Cayman

Cayman is the first end-to-end framework that synthesizes high-performance custom accelerators with full control flow and data access support, automating both candidate selection and hardware synthesis.

+------------------------------------------------------------------+
|                        Cayman Framework                          |
+------------------------------------------------------------------+
|                                                                  |
|  Application --> LLVM IR --+--> profile/analyze                  |
|                            |                                     |
|                            +--> build wPST                       |
|                                    |                             |
|  +---------------------------------v---------------------------+ |
|  |             Candidate Selection (DP)                        | |
|  |  +---------+   +------------+   +-------------------------+ | |
|  |  |  wPST   |-->| Accelerator|-->| Pareto-optimal          | | |
|  |  |traversal|   |   Model    |   | Solutions               | | |
|  |  +---------+   | - Ctrl-flow|   | (speedup vs area)       | | |
|  |                | - Interface|   +-------------------------+ | |
|  |                +------------+                               | |
|  +-------------------------------------------------------------+ |
|                            |                                     |
|                            v                                     |
|  +-------------------------------------------------------------+ |
|  |             Accelerator Merging                             | |
|  |  DFG1 + DFG2 --> Reconfigurable Datapath + FSMs             | |
|  +-------------------------------------------------------------+ |
|                            |                                     |
|                            v                                     |
|                     Hardware (Verilog)                           |
+------------------------------------------------------------------+

Limitations of Prior Work

Approach	Candidate Selection	Control Flow	Data Access	Hardware Sharing
HLS	manual	optimized	specified	/
CFU synthesis	auto (DFG only)	/	scalar-only	restricted
Off-core accel	auto	sequential	slow	restricted
Cayman	auto	optimized	specialized	flexible

Prior frameworks either exclude control flow/memory access, or only synthesize sequential control with slow interfaces.
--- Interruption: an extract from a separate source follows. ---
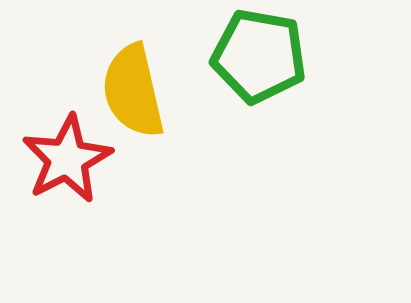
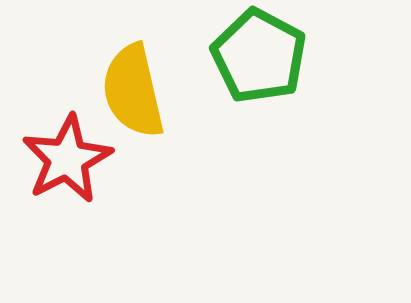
green pentagon: rotated 18 degrees clockwise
Whole-Application Program Structure Tree (wPST)

Cayman extends the traditional PST to capture all SESE (single-entry-single-exit) regions as acceleration candidates:

                    root
                   /    \
              func0      func1
              /              \
         loop            loop outer
        linear          /    |    \
          |          entry  head  exit
        linear              |
                       loop dot-product
                       /    |    \
                    head  body  cond

Two region types:

bb regions: Basic blocks (dataflow graphs)
ctrl-flow regions: Loops and conditionals

Data Access Interface Modeling

Cayman systematically models three processor-accelerator interfaces:

Interface	Mechanism	Best For	Overhead
Coupled	ld/st units stall on access	Simple access	Low
Decoupled	AGUs compute addresses independently	Stream patterns in pipelined loops	Medium (AGUs + FIFOs)
Scratchpad	Dedicated buffer + DMA sync	High reuse (access count » footprint)	High (buffer + DMA)
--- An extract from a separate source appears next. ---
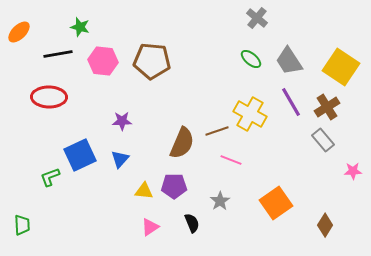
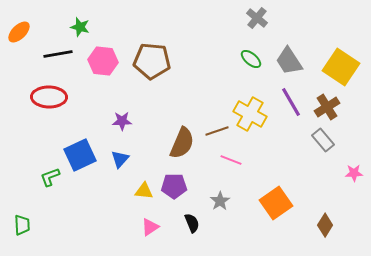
pink star: moved 1 px right, 2 px down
Impact example (dot product sum += x[i]*y[i]):

Control Flow	Coupled	Decoupled	Scratchpad
Sequential	6N cycles	4N cycles	-
Pipelined	II=3	II=1	-
Unrolled(2)	9(N/2)	-	4(N/2)

Candidate Selection Algorithm

Dynamic programming on wPST with heuristic pruning:

def DP(vertex v):
    if prune(v, R): return
    if v is bb:
        F[v] = filter(pareto(accel(v, R)))
    else:
        F[v] = ∅
        for u in v.children:
            DP(u)
            F[v] = filter(F[v] ⊗ F[u])
        if v is ctrl-flow:
            F[v] = filter(F[v] ∪ pareto(accel(v, R)))

F[v]: Pareto-optimal solutions for subtree rooted at v
⊗: Combines sibling solutions
filter: Removes solutions too close in area (keeps O(log A) solutions)
Complexity: O(N log²A + E)

Accelerator Merging

Cayman enables reusable accelerators across kernels with diverse control flows:

+-------------------------------------------------------+
|       Merged Accelerator                              |
|  +-------------------------------------------------+  |
|  | Reconfigurable Datapath (from DFG1 U DFG2)      |  |
|  |  LD --> MUL --> ADD --> ST                      |  |
|  |   ^              ^                              |  |
|  |  MUX            MUX  <-- configBits             |  |
|  +-------------------------------------------------+  |
|       ^ ctrlSignals                                   |
|  +----+----+                                          |
|  |  Ctrl   |<-- select                                |
|  +----+----+                                          |
|    +--+--+                                            |
| FSM1   FSM2  (standalone FSMs for each kernel)        |
| linear  dot-prod                                      |
+-------------------------------------------------------+

Key insight: Basic blocks with FP ops and data access dominate area; control FSMs are cheap. Merge datapaths, keep separate FSMs.

Performance Estimation

Speedup calculation without full synthesis:

Speedup = T_all / (T_all - T_cand + Cycle_cand / F)

Where:

T_all: Total application duration (profiled)
T_cand: Duration of accelerated kernels (profiled)
Cycle_cand: Estimated accelerator cycles (from scheduling)
F: Target frequency

Implementation

Built on LLVM 18:

wPST: RegionInfoAnalysis pass
Profiling: Custom instrumentation pass
Analysis: MemoryDependenceAnalysis + ScalarEvolution
Synthesis: OpenROAD targeting Nangate45 PDK